● HOW TO COMPLETE THIS TASK: Data follows below. Repeat exactly the lines between the line holding "Tuy nhiên, công" and the line holding "Online-Formular", inclusive, and nothing more; drop pictures.
------ THE DATA
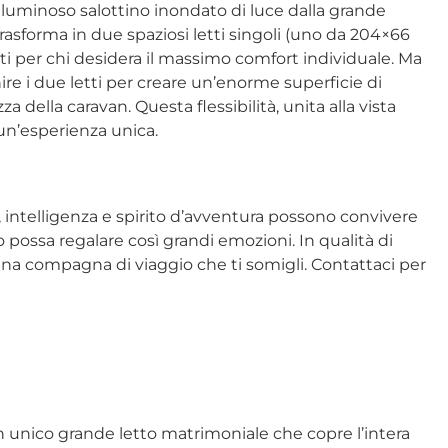
n luminoso salottino inondato di luce dalla grande
trasforma in due spaziosi letti singoli (uno da 204×66
tti per chi desidera il massimo comfort individuale. Ma
nire i due letti per creare un’enorme superficie di
a della caravan. Questa flessibilità, unita alla vista
un’esperienza unica.
, intelligenza e spirito d’avventura possono convivere
 possa regalare così grandi emozioni. In qualità di
 una compagna di viaggio che ti somigli. Contattaci per
e un unico grande letto matrimoniale che copre l’intera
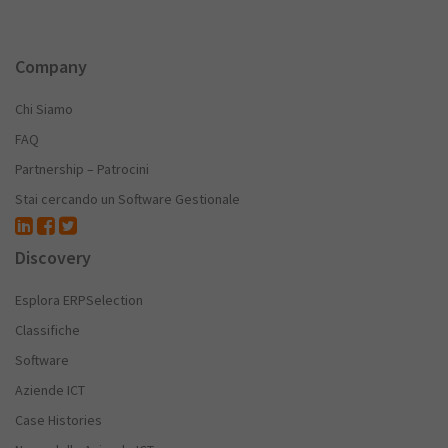
Company
Chi Siamo
FAQ
Partnership – Patrocini
Stai cercando un Software Gestionale
Discovery
Esplora ERPSelection
Classifiche
Software
Aziende ICT
Case Histories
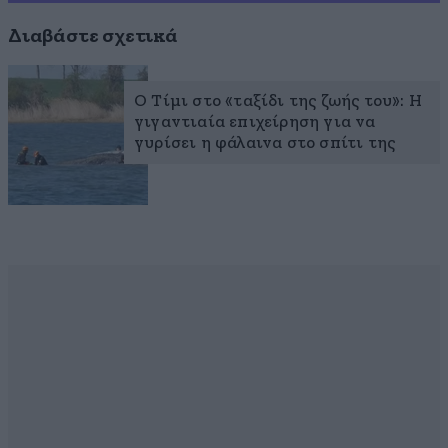
Διαβάστε σχετικά
Ο Τίμι στο «ταξίδι της ζωής του»: Η
γιγαντιαία επιχείρηση για να
γυρίσει η φάλαινα στο σπίτι της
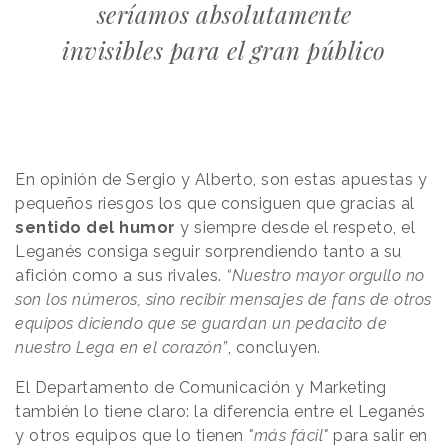
seríamos absolutamente
invisibles para el gran público
En opinión de Sergio y Alberto, son estas apuestas y
pequeños riesgos los que consiguen que gracias al
sentido del humor
y siempre desde el respeto, el
Leganés consiga seguir sorprendiendo tanto a su
afición como a sus rivales.
“Nuestro mayor orgullo no
son los números, sino recibir mensajes de fans de otros
equipos diciendo que se guardan un pedacito de
nuestro Lega en el corazón”
, concluyen.
El Departamento de Comunicación y Marketing
también lo tiene claro: la diferencia entre el Leganés
y otros equipos que lo tienen
"más fácil"
para salir en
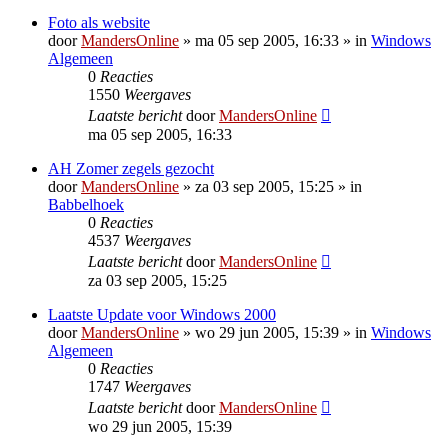
Foto als website
door
MandersOnline
»
ma 05 sep 2005, 16:33
» in
Windows
Algemeen
0
Reacties
1550
Weergaves
Laatste bericht
door
MandersOnline
ma 05 sep 2005, 16:33
AH Zomer zegels gezocht
door
MandersOnline
»
za 03 sep 2005, 15:25
» in
Babbelhoek
0
Reacties
4537
Weergaves
Laatste bericht
door
MandersOnline
za 03 sep 2005, 15:25
Laatste Update voor Windows 2000
door
MandersOnline
»
wo 29 jun 2005, 15:39
» in
Windows
Algemeen
0
Reacties
1747
Weergaves
Laatste bericht
door
MandersOnline
wo 29 jun 2005, 15:39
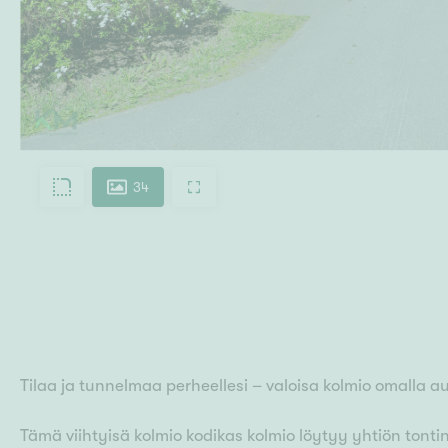
34
Tilaa ja tunnelmaa perheellesi – valoisa kolmio omalla a
Tämä viihtyisä kolmio kodikas kolmio löytyy yhtiön tontin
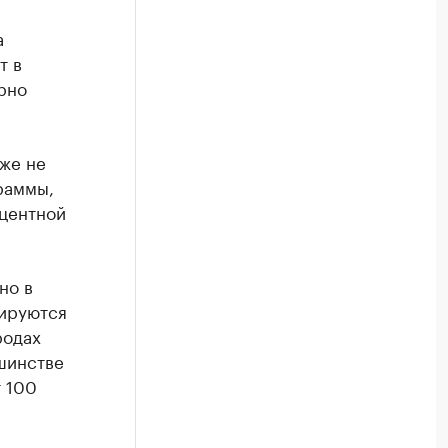
а
т в
рно
аже не
раммы,
центной
но в
сируются
родах
шинстве
т 100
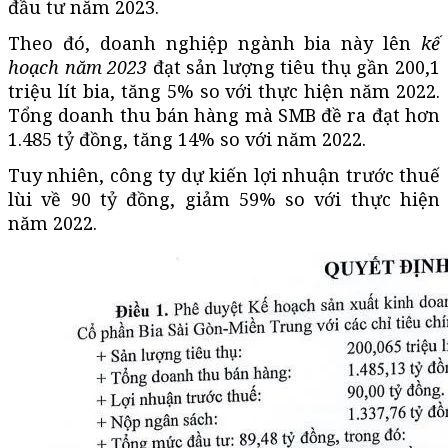
đầu tư năm 2023.
Theo đó, doanh nghiệp ngành bia này lên
kế
hoạch năm 2023
đạt sản lượng tiêu thụ gần 200,1
triệu lít bia, tăng 5% so với thực hiện năm 2022.
Tổng doanh thu bán hàng mà SMB đề ra đạt hơn
1.485 tỷ đồng, tăng 14% so với năm 2022.
Tuy nhiên, công ty dự kiến lợi nhuận trước thuế
lùi về 90 tỷ đồng, giảm 59% so với thực hiện
năm 2022.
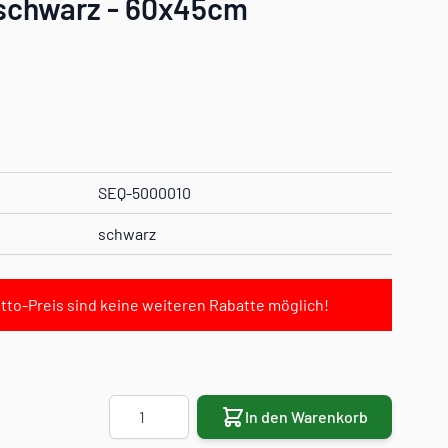
 schwarz - 60x45cm
SEQ-5000010
schwarz
tto-Preis sind keine weiteren Rabatte möglich!
Menge
In den Warenkorb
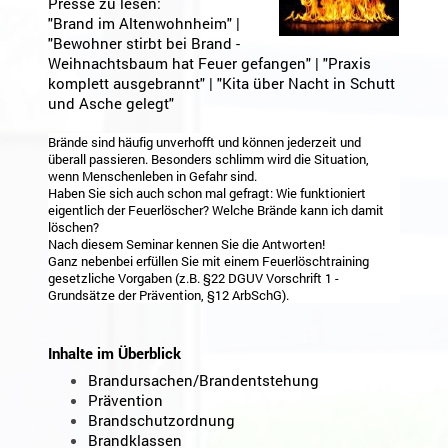
Presse zu lesen:
"Brand im Altenwohnheim" |
"Bewohner stirbt bei Brand -
Weihnachtsbaum hat Feuer gefangen" | "Praxis
komplett ausgebrannt" | "Kita über Nacht in Schutt
und Asche gelegt"
Brände sind häufig unverhofft und können jederzeit und
überall passieren. Besonders schlimm wird die Situation,
wenn Menschenleben in Gefahr sind.
Haben Sie sich auch schon mal gefragt: Wie funktioniert
eigentlich der Feuerlöscher? Welche Brände kann ich damit
löschen?
Nach diesem Seminar kennen Sie die Antworten!
Ganz nebenbei erfüllen Sie mit einem Feuerlöschtraining
gesetzliche Vorgaben (z.B. §22 DGUV Vorschrift 1 -
Grundsätze der Prävention, §12 ArbSchG).
Inhalte im Überblick
Brandursachen/Brandentstehung
Prävention
Brandschutzordnung
Brandklassen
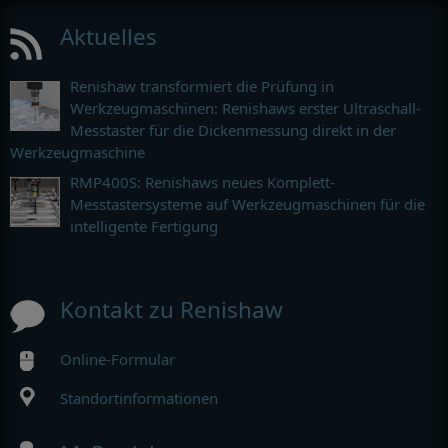
Aktuelles
Renishaw transformiert die Prüfung in
Werkzeugmaschinen: Renishaws erster Ultraschall-
Messtaster für die Dickenmessung direkt in der
Werkzeugmaschine
RMP400S: Renishaws neues Komplett-
Messtastersysteme auf Werkzeugmaschinen für die
intelligente Fertigung
Kontakt zu Renishaw
Online-Formular
Standortinformationen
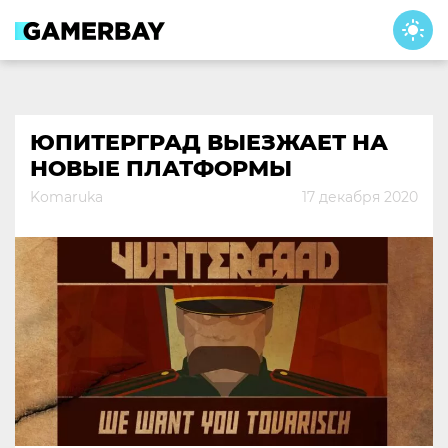
Skip
to
content
ЮПИТЕРГРАД ВЫЕЗЖАЕТ НА
НОВЫЕ ПЛАТФОРМЫ
Komaruka
17 декабря 2020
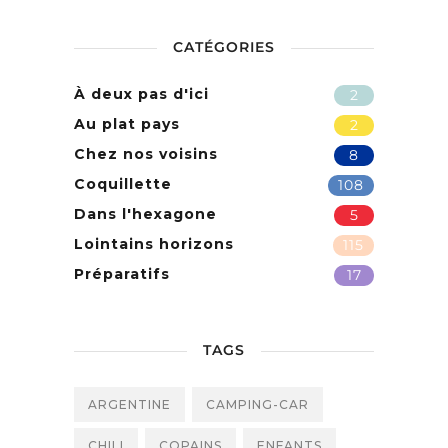
CATÉGORIES
À deux pas d'ici
2
Au plat pays
2
Chez nos voisins
8
Coquillette
108
Dans l'hexagone
5
Lointains horizons
115
Préparatifs
17
TAGS
ARGENTINE
CAMPING-CAR
CHILI
COPAINS
ENFANTS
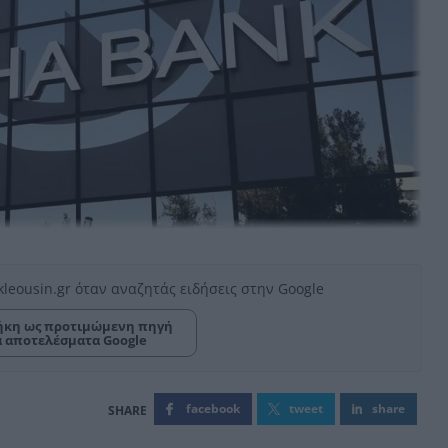
kleousin.gr όταν αναζητάς ειδήσεις στην Google
κη ως προτιμώμενη πηγή
α αποτελέσματα Google
facebook
tweet
share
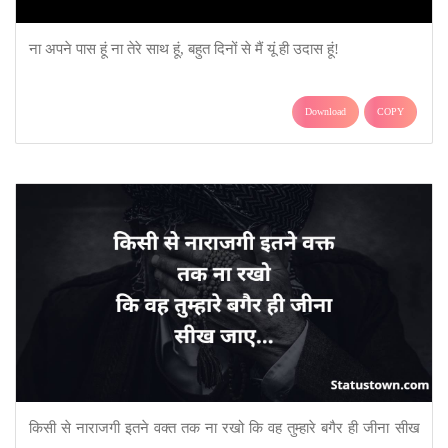
ना अपने पास हूं ना तेरे साथ हूं, बहुत दिनों से मैं यूं ही उदास हूं!
Download
COPY
किसी से नाराजगी इतने वक्त तक ना रखो कि वह तुम्हारे बगैर ही जीना सीख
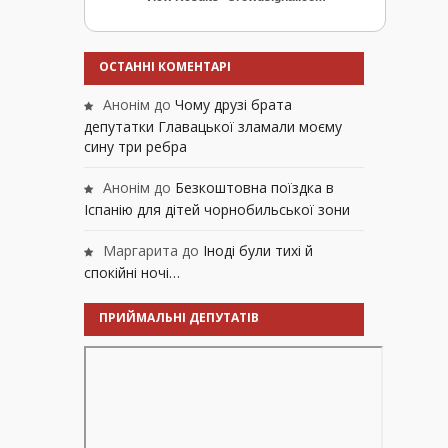
ОСТАННІ КОМЕНТАРІ
Анонім
до
Чому друзі брата
депутатки Главацької зламали моєму
сину три ребра
Анонім
до
Безкоштовна поїздка в
Іспанію для дітей чорнобильської зони
Маргарита
до
Іноді були тихі й
спокійні ночі…
ПРИЙМАЛЬНІ ДЕПУТАТІВ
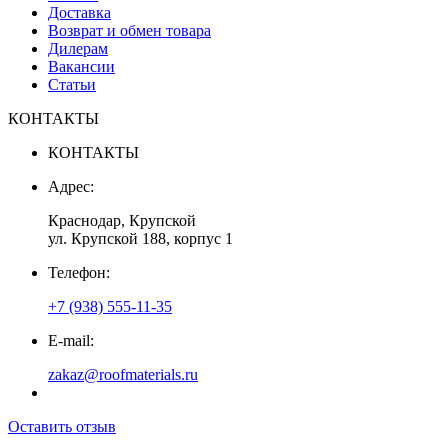
Доставка
Возврат и обмен товара
Дилерам
Вакансии
Статьи
КОНТАКТЫ
КОНТАКТЫ
Адрес:
Краснодар, Крупской
ул. Крупской 188, корпус 1
Телефон:
+7 (938) 555-11-35
E-mail:
zakaz@roofmaterials.ru
Оставить отзыв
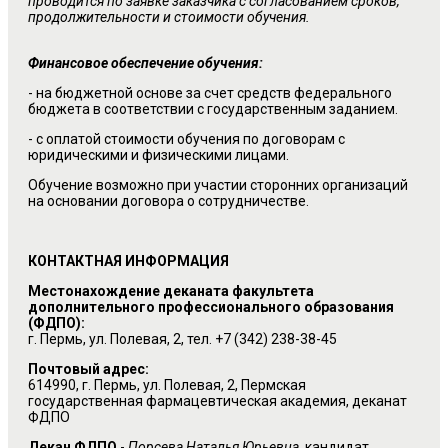
проводится по заявке заказчика с согласованием сроков,
продолжительности и стоимости обучения.
Финансовое обеспечение обучения:
- на бюджетной основе за счет средств федерального
бюджета в соответствии с государственным заданием.
- с оплатой стоимости обучения по договорам с
юридическими и физическими лицами.
Обучение возможно при участии сторонних организаций
на основании договора о сотрудничестве.
КОНТАКТНАЯ ИНФОРМАЦИЯ
Местонахождение деканата факультета
дополнительного профессионального образования
(ФДПО):
г. Пермь, ул. Полевая, 2, тел. +7 (342) 238-38-45
Почтовый адрес:
614990, г. Пермь, ул. Полевая, 2, Пермская
государственная фармацевтическая академия, деканат
ФДПО
Декан ФДПО
-
Порсева Наталья Юрьевна
, кандидат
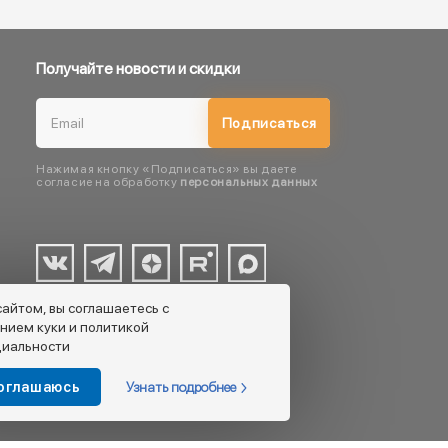
Получайте новости и скидки
Подписаться
Нажимая кнопку «Подписаться» вы даете
согласие на обработку
персональных данных
сайтом, вы соглашаетесь с
нием куки и политикой
иальности
Узнать подробнее
соглашаюсь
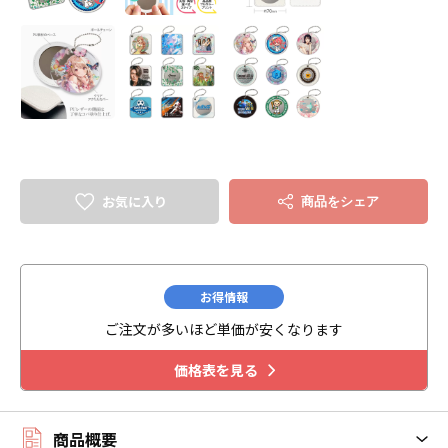
お気に入り
商品をシェア
お得情報
ご注文が多いほど単価が安くなります
価格表を見る
商品概要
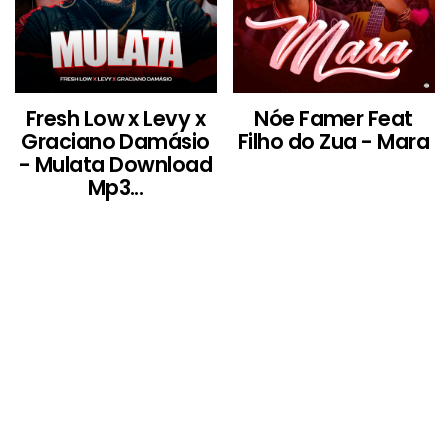
Fresh Low x Levy x
Nóe Famer Feat
Graciano Damásio
Filho do Zua - Mara
- Mulata Download
Mp3...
------------
● SOLVED PROBLEM:
Tuy nhiên, công ty dự kiến lợi nhuận trước thuế
lùi về 90 tỷ đồng, giảm 59% so với thực hiện
năm 2022.
 schwarz - 60x45cm
SEQ-5000010
schwarz
tto-Preis sind keine weiteren Rabatte möglich!
Menge
In den Warenkorb
Presse zu lesen:
"Brand im Altenwohnheim" |
"Bewohner stirbt bei Brand -
Weihnachtsbaum hat Feuer gefangen" | "Praxis
komplett ausgebrannt" | "Kita über Nacht in Schutt
und Asche gelegt"
Brände sind häufig unverhofft und können jederzeit und
überall passieren. Besonders schlimm wird die Situation,
wenn Menschenleben in Gefahr sind.
Haben Sie sich auch schon mal gefragt: Wie funktioniert
eigentlich der Feuerlöscher? Welche Brände kann ich damit
löschen?
Nach diesem Seminar kennen Sie die Antworten!
Ganz nebenbei erfüllen Sie mit einem Feuerlöschtraining
gesetzliche Vorgaben (z.B. §22 DGUV Vorschrift 1 -
Grundsätze der Prävention, §12 ArbSchG).
Inhalte im Überblick
Brandursachen/Brandentstehung
Prävention
Brandschutzordnung
Brandklassen
Aktuelles
Renishaw transformiert die Prüfung in
Werkzeugmaschinen: Renishaws erster Ultraschall-
Messtaster für die Dickenmessung direkt in der
Werkzeugmaschine
RMP400S: Renishaws neues Komplett-
Messtastersysteme auf Werkzeugmaschinen für die
intelligente Fertigung
Kontakt zu Renishaw
Online-Formular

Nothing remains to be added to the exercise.